Mindszenty grad Madar publishes her second novel

Bemus Point resident Deborah Madar published her second novel, “Dark Riddle,” last month. Submitted Photo

A graduate of Cardinal Mindszenty High School and SUNY Fredonia, Deborah Madar has always considered western New York home and even featured its unique places in her first novel, “Convergence.” Since she retired from teaching, she now calls Florida “home” for part of the year. Her brand new novel “Dark Riddle” was released last month and blends her experiences in both parts of the country to tell the story of a grieving mother’s discovery of the cold, dark world that her son faced alone.

Many know Madar from her many years of teaching in Chautauqua County, including Brocton and Silver Creek central schools, SUNY Fredonia and Jamestown Community College. She spent the last 15 years of her career at Mayville Central School and was part of the merger with Chautauqua Central School in 1996.

“‘Dark Riddle’ is a work of fiction, but I always take from reality,” Madar told the OBSERVER. “This book is about a fictitious lake-side community in central New York. I did clearly have in my frame of reference the merger experience of Chautauqua and Mayville schools, as I was a faculty member at Mayville at the time. I think that’s a really interesting phenomenon that not a lot of people know about unless you’ve lived through it and taught through it.”

In Madar’s experience, the merger that resulted in Chautauqua Lake Central School District was a very positive experience, but she noted that this is not always the case. “In the book, if anything could go wrong with two communities coming together, it did,” she said. “This is the backdrop for the story.”

“Dark Riddle” is the story of a struggling single mother of five Gina Clayton, who seeks to understand the unexpected actions of her son, Luke, known for his serious nature and dependability. One day, the sixteen-year-old, a “good kid” by all accounts, commits a heinous crime and then takes his own life, leaving no explanation. All Gina finds is a short story in her dead son’s pocket. “She becomes obsessed with what influences played into her son’s decision,” Madar explained. “The author of the short story and Gina, who are strangers initially, end up investigating together what took place.”

Madar began writing the novel in 2014, two years after the Sandy Hook shooting. Although Madar had already retired from teaching then, she recalled the Columbine High School massacre in 1999 and how that event shaped teacher training and school protocol at her school district and around the country.

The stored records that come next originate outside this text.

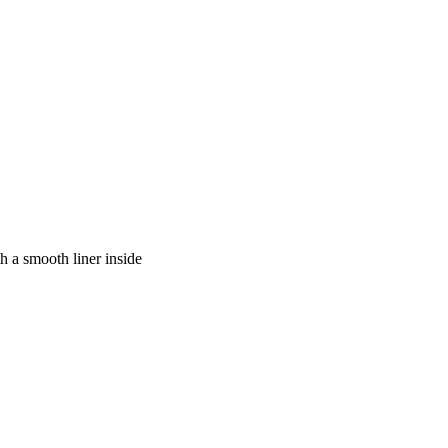
h a smooth liner inside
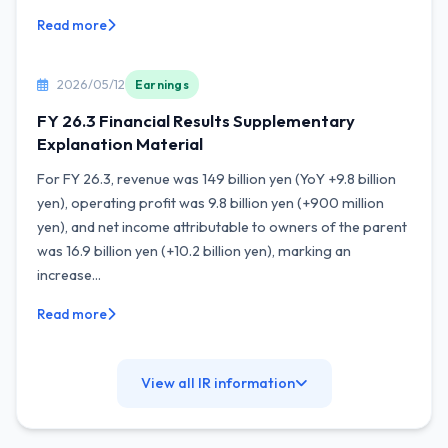
Read more
2026/05/12
Earnings
FY 26.3 Financial Results Supplementary
Explanation Material
For FY 26.3, revenue was 149 billion yen (YoY +9.8 billion
yen), operating profit was 9.8 billion yen (+900 million
yen), and net income attributable to owners of the parent
was 16.9 billion yen (+10.2 billion yen), marking an
increase...
Read more
View all IR information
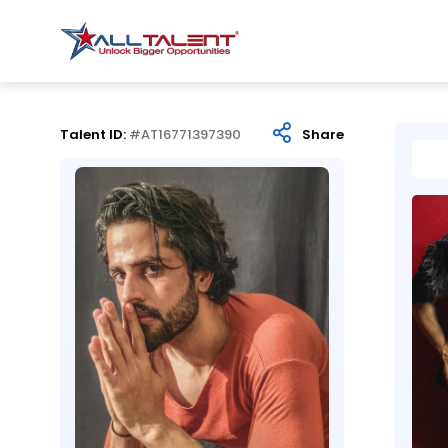
Talent ID:
#AT16771397390
Share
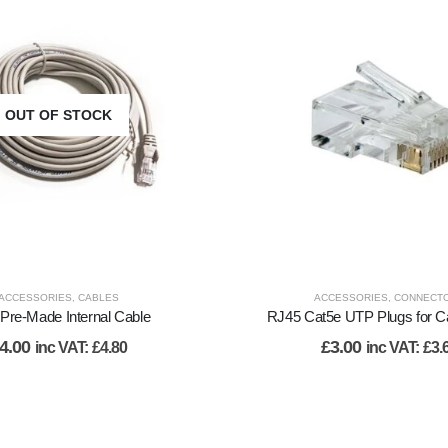
OUT OF STOCK
ACCESSORIES
,
CABLES
ACCESSORIES
,
CONNECT
Pre-Made Internal Cable
RJ45 Cat5e UTP Plugs for C
4.00
£
3.00
inc VAT:
£
4.80
inc VAT:
£
3.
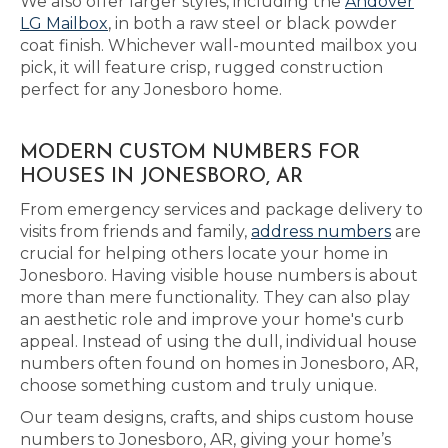
We also offer larger styles, including the
Andover
LG Mailbox
, in both a raw steel or black powder
coat finish. Whichever wall-mounted mailbox you
pick, it will feature crisp, rugged construction
perfect for any Jonesboro home.
MODERN CUSTOM NUMBERS FOR
HOUSES IN JONESBORO, AR
From emergency services and package delivery to
visits from friends and family,
address numbers
are
crucial for helping others locate your home in
Jonesboro. Having visible house numbers is about
more than mere functionality. They can also play
an aesthetic role and improve your home's curb
appeal. Instead of using the dull, individual house
numbers often found on homes in Jonesboro, AR,
choose something custom and truly unique.
Our team designs, crafts, and ships custom house
numbers to Jonesboro, AR, giving your home’s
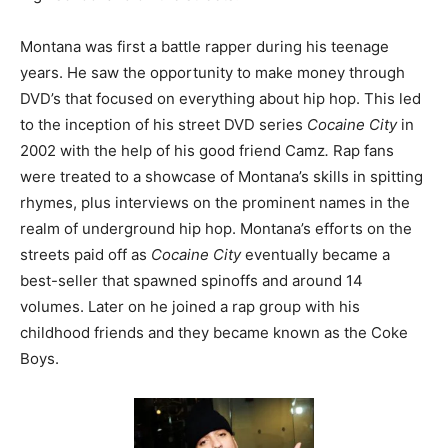
Montana was first a battle rapper during his teenage
years. He saw the opportunity to make money through
DVD’s that focused on everything about hip hop. This led
to the inception of his street DVD series
Cocaine City
in
2002 with the help of his good friend Camz
.
Rap fans
were treated to a showcase of Montana’s skills in spitting
rhymes, plus interviews on the prominent names in the
realm of underground hip hop. Montana’s efforts on the
streets paid off as
Cocaine City
eventually became a
best-seller that spawned spinoffs and around 14
volumes. Later on he joined a rap group with his
childhood friends and they became known as the Coke
Boys.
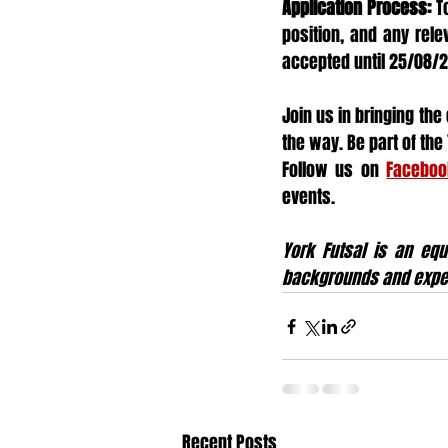
Application Process:
 T
position, and any rele
accepted until 25/08/
Join us in bringing the
the way. Be part of th
Follow us on 
Faceboo
events.
York Futsal is an equ
backgrounds and expe
Recent Posts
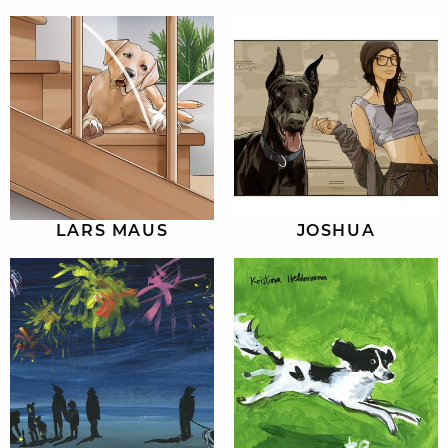
LARS MAUS
JOSHUA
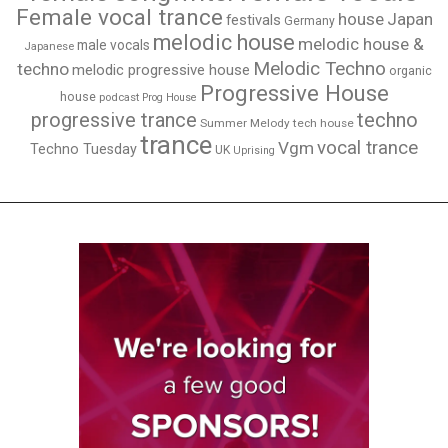
Female vocal trance
house
Japan
festivals
Germany
melodic house
melodic house &
male vocals
Japanese
Melodic Techno
techno
melodic progressive house
organic
Progressive House
house
podcast
Prog House
techno
progressive trance
Summer Melody
tech house
trance
vocal trance
Vgm
Techno Tuesday
UK
Uprising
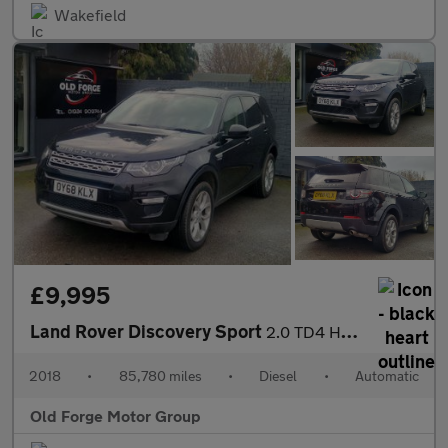
Wakefield
£9,995
Land Rover Discovery Sport
2.0 TD4 HSE Auto 4WD Euro 6 (s/s) 5dr
2018
•
85,780 miles
•
Diesel
•
Automatic
Old Forge Motor Group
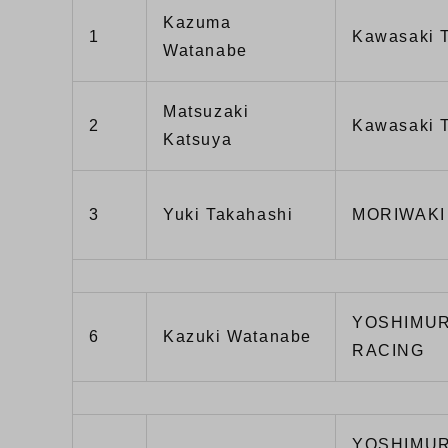
Kazuma
1
Kawasaki
Watanabe
Matsuzaki
2
Kawasaki
Katsuya
3
Yuki Takahashi
MORIWAKI
YOSHIMUR
6
Kazuki Watanabe
RACING
YOSHIMUR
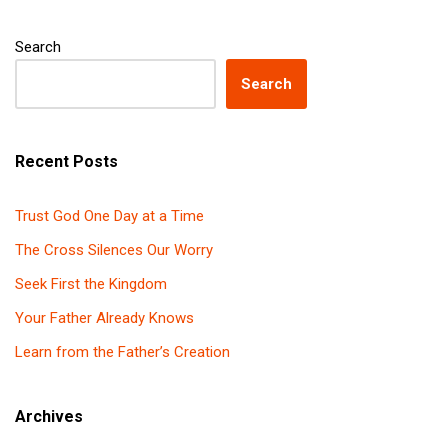
Search
Search
Recent Posts
Trust God One Day at a Time
The Cross Silences Our Worry
Seek First the Kingdom
Your Father Already Knows
Learn from the Father’s Creation
Archives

However, she had no idea another school shooting — the deadliest one since Sandy Hook — would hit so close to home.

“We were there in Parkland, Florida when the Stoneman Douglas High School shooting occurred,” Madar explained. “My Cardinal Mindszenty classmate’s granddaughters are Parkland students, and one of them lost her best friend, Meadow Pollack, that day.”

Although “Dark Riddle” is not about the shooter but about his mother, Madar said that experience and her many years of teaching prior to that day informed her decision to write the novel. “I really became interested in this from the book ‘Far from the Tree’ and from reading an interview in The New Yorker of the father of Adam Lanza, the Sandy Hook shooter.” “Far from the Tree” by Andrew Solomon shares the stories of over 300 families of exceptional children, including prodigies, those with severe disabilities and those who become criminals.

“My novel is really about the mother and her journey as she explores and tries to understand what part of this was her influence to make this happen,” Madar explained. “It’s not so much a book about a school shooting, but that’s the catalyst for her growth, her journey.”

Like her first novel, “Dark Riddle” is a psychological mystery. Madar explained, “I did not set out to put all these pieces together into a beautifully solved puzzles, because I don’t think that ever happens in these cases. It does explore reasons why kids do this, and the ending is hopeful. I wrote an epilogue, just so that could happen.”

“Dark Riddle” is available to order from Off the Beaten Path bookstore in Lakewood. The novel is also available in print and digital formats on Amazon. Due to the COVID-19 pandemic, Madar is unsure when she will be able to schedule talks and events, but is hopeful that her May 16 book-signing at Off the Beaten Path will take place. As she did with her first novel, Madar is hoping to plan talks with area book clubs and is even open to virtual meetings now. “I don’t know if it’s the teacher in me or what, but I love talking to readers who understood or even saw more than I did about a character or an event in my book!” said Madar.